Highlights & Insights¶

Comprehensive 12-task design: The three-dimensional evaluation framework—covering process, outcome, and criticism—substantially surpasses existing benchmarks that rely solely on pairwise comparison.
Dual filtering mechanism: Answering correctly without images indicates low quality; answering correctly with images indicates insufficient difficulty. This ensures that only high-quality, high-difficulty samples are retained.
Innovation of the Confidence Misdirection task: Tests whether models are misled by confidence-laden expressions such as "definitely" and "without a doubt."
Practical value of Forecasting Future: The ability to predict reasoning correctness early could significantly accelerate TTS inference.

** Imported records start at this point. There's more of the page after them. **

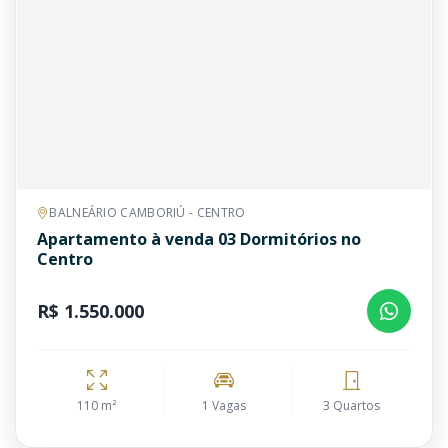
BALNEÁRIO CAMBORIÚ - CENTRO
Apartamento à venda 03 Dormitórios no
Centro
R$ 1.550.000
110 m²
1 Vagas
3 Quartos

Limitations & Future Work¶

Reasoning processes are generated by QVQ-72B-preview, which may introduce biases inherent to that model.
Mathematical reasoning samples dominate the dataset; hallucination and multi-image samples are comparatively scarce.
Using GPT-4o as the judge for criticism-based tasks introduces a risk of evaluator bias.
The benchmark currently evaluates only text-form reward models and does not consider scalar-valued RMs.
The absence of a dynamic update mechanism means models may overfit to a fixed test set over time.

PRMBench: Fine-grained evaluation of process reward models in the text-only domain.
VLRewardBench: The first vision-language RM benchmark, but limited to a single task type.
ProcessBench: Mathematical reasoning evaluation for step-level error detection.
Insight: Evaluating the capabilities of reward models requires a multi-dimensional framework such as VLRMBench; single-task evaluation (e.g., pairwise comparison) is far from sufficient.

Rating¶

Novelty: ⭐⭐⭐⭐ First comprehensive VLRM benchmark with a uniquely designed set of 12 tasks.
Experimental Thoroughness: ⭐⭐⭐⭐⭐ Extensive evaluation across 26 models, analyzed in four groups (small/medium/large/closed-source).
Writing Quality: ⭐⭐⭐⭐ Task designs are clearly articulated, with rich tables and figures.
Value: ⭐⭐⭐⭐ Fills the gap in comprehensive VLRM evaluation and exposes critical weaknesses of current models.